What is being asked -
What lines in the records below include the word "корзины"? Return each one.

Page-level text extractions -
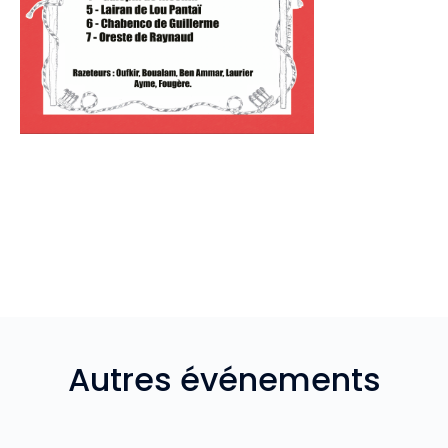
Autres événements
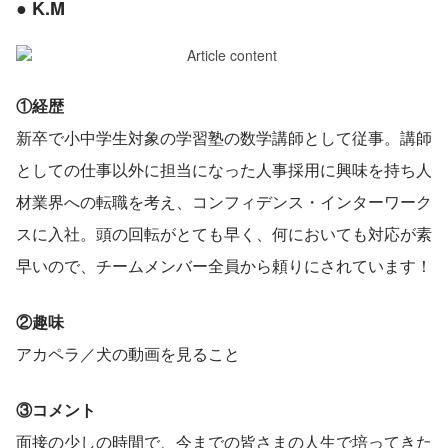
● K.M
①経歴
新卒で小中学生対象の学習塾の数学講師として従事。講師
としての仕事以外に担当になった人事採用に興味を持ち人
材業界への転職を考え、コンフィデンス・インターワーク
スに入社。頭の回転がとても早く、何においても対応が素
早いので、チームメンバー全員から頼りにされています！
②趣味
アカペラ／犬の動画を見ること
③コメント
面接の少しの時間で、今までの皆さまの人生で培ってきた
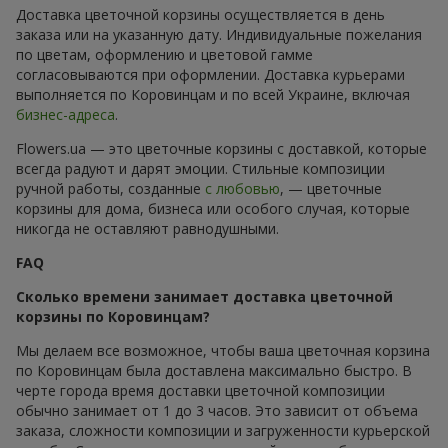
Доставка цветочной корзины осуществляется в день
заказа или на указанную дату. Индивидуальные пожелания
по цветам, оформлению и цветовой гамме
согласовываются при оформлении. Доставка курьерами
выполняется по Коровинцам и по всей Украине, включая
бизнес-адреса
.
Flowers.ua — это цветочные корзины с доставкой, которые
всегда радуют и дарят эмоции. Стильные композиции
ручной работы, созданные
с любовью
, — цветочные
корзины для дома, бизнеса или особого случая, которые
никогда не оставляют равнодушными.
FAQ
Сколько времени занимает доставка цветочной
корзины по Коровинцам?
Мы делаем все возможное, чтобы ваша цветочная корзина
по Коровинцам была доставлена максимально быстро. В
черте города время доставки цветочной композиции
обычно занимает от 1 до 3 часов. Это зависит от объема
заказа, сложности композиции и загруженности курьерской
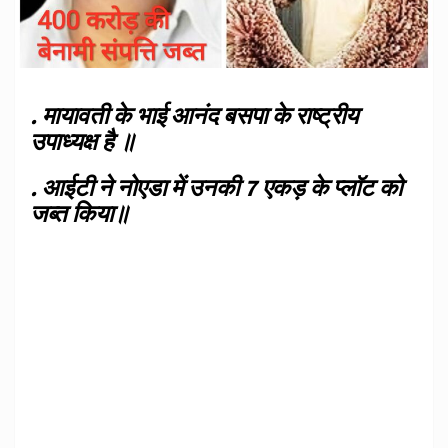
.
मायावती के भाई आनंद बसपा के राष्ट्रीय
उपाध्यक्ष है ॥
. आईटी ने नोएडा में उनकी 7 एकड़ के प्लॉट को
जब्त किया॥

Answer to this problem -
Доставка цветочной корзины осуществляется в день
Flowers.ua — это цветочные корзины с доставкой, которые
корзины для дома, бизнеса или особого случая, которые
корзины по Коровинцам?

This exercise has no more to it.